Single by Creeper

from the album The Stranger
- Released: 11 January 2016
- Genre: Horror punk
- Length: 2:21
- Label: Roadrunner
- Songwriters: Will Gould; Ian Miles;
- Producer: Neil Kennedy

Creeper singles chronology
| "The Honeymoon Suite" (2015) | "Black Mass" (2016) | "Suzanne" (2016) |

= Black Mass (song) =

"Black Mass" is a song by English rock band Creeper. Written by the group's lead vocalist Will Gould and guitarist and backing vocalist Ian Miles, it was produced by Neil Kennedy and featured on the band's 2016 third extended play (EP) The Stranger. The song was released as the only single from the EP on 11 January 2016, and as the first of two music videos on 28 January.

==Composition and lyrics==
According to Creeper's lead vocalist Will Gould, the lyrics of "Black Mass" were written "from the perspective of the character of The Stranger, the heartbroken monster who is the EP's namesake. They're partly inspired by recounts of sleep paralysis, where sufferers describe seeing a 'black matter' or 'black mass' haunting them in their rooms at night, while they lie paralysed in bed." The song draws from a number of inspirations, including punk rock band Jawbreaker (on the verses), singer Elvis Presley (in the middle eight) and record producer Jim Steinman (on the chorus), all of which the band's frontman described as "on purpose and very intentional ... a pastiche, a wink and a nod to the listener".
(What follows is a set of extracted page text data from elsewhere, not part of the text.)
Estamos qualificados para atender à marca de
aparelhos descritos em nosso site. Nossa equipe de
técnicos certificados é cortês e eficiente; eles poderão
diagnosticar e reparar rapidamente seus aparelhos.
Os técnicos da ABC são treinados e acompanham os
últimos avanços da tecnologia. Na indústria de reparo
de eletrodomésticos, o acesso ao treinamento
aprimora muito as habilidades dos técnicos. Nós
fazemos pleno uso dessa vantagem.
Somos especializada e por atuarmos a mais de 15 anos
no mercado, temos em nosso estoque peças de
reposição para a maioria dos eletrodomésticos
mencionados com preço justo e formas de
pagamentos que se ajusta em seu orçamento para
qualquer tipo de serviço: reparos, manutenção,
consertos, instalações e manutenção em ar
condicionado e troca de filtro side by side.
Ali Shutler of Upset magazine described "Black Mass" as one of the fastest songs released by Creeper to date, noting a "rhythmic, frantic dance" pace in the intro and "the hurried yell of, 'Hey!'" which "sees the track kick in proper". In a review of the song for DIY, Tom Connick described "Black Mass" as a mix between "fist-aloft punk-rock and ballroom blitz", comparing its style to that of singer Meat Loaf and punk band Misfits. Shutler continued by claiming that, despite its fast pace and short running length, the track has "plenty of room for those big band theatrics", including Gould "channeling his inner-crooner".

==Promotion and release==
"Black Mass" was premiered on the BBC Radio 1 Rock Show with Daniel P. Carter on 10 January 2016 as the day's "Rockest Record", before its single release the following day. The music video for the track followed on 28 January. Directed by Jamie Carter, the video was filmed in the band's hometown of Southampton at a rehearsal space in which Gould and others used to practise. Gould described the choice of location for the filming of the video as "really nice ... as it gave the video a quiet sense of continuity".
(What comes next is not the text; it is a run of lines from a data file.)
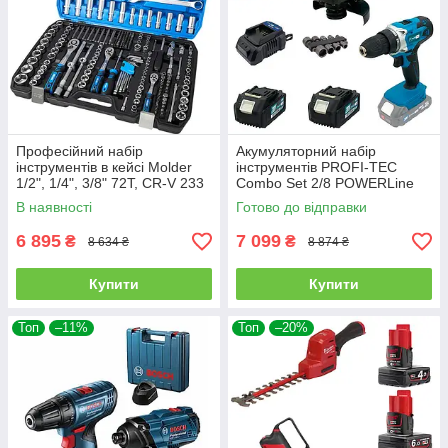
Професійний набір
Акумуляторний набір
інструментів в кейсі Molder
інструментів PROFI-TEC
1/2", 1/4", 3/8" 72Т, CR-V 233
Combo Set 2/8 POWERLine
одиниці (MT60233)
(PCD2820V, DGA201BL) : з
В наявності
Готово до відправки
АКБ 2шт-20V 4.0 Ач+ЗП
6 895
7 099
₴
₴
8 634 ₴
8 874 ₴
Купити
Купити
Топ
–11%
Топ
–20%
The music video for "Black Mass" combines footage of the band performing with "glimpses of [The Stranger]", the titular subject of the band's 2016 EP on which the song is featured. Gould outlined the concept of the video as "a dream that our EP's cover character named Madeline is experiencing. She's in the middle of an episode of sleep psychosis with the band performing to her in her dream. She awakes to find herself in her bedroom." He went on to describe the band's part in the video as "performing in a dream world".

==Critical reception==
Media response to "Black Mass" was positive. Upset magazine's Ali Shutler claimed that the song is "made for massive rooms", while still being "just as unifying, emotional and powerful as anything [the band have] put their name to yet". Tom Connick of DIY magazine praised the song for showcasing The Stranger, which he claimed was the band's "most triumphant step ... yet", while Rock Sound writer Andy Biddulph hailed the track as "a goth-punk dream" and "just wonderful". The song was Q magazine's Track of the Day on 6 February 2016, and was also featured in the Kerrang! Best Songs of 2016 So Far" feature in June 2016, with writer George Garner praising it as "a supernatural goth-punk stalker with a bassline to kill for".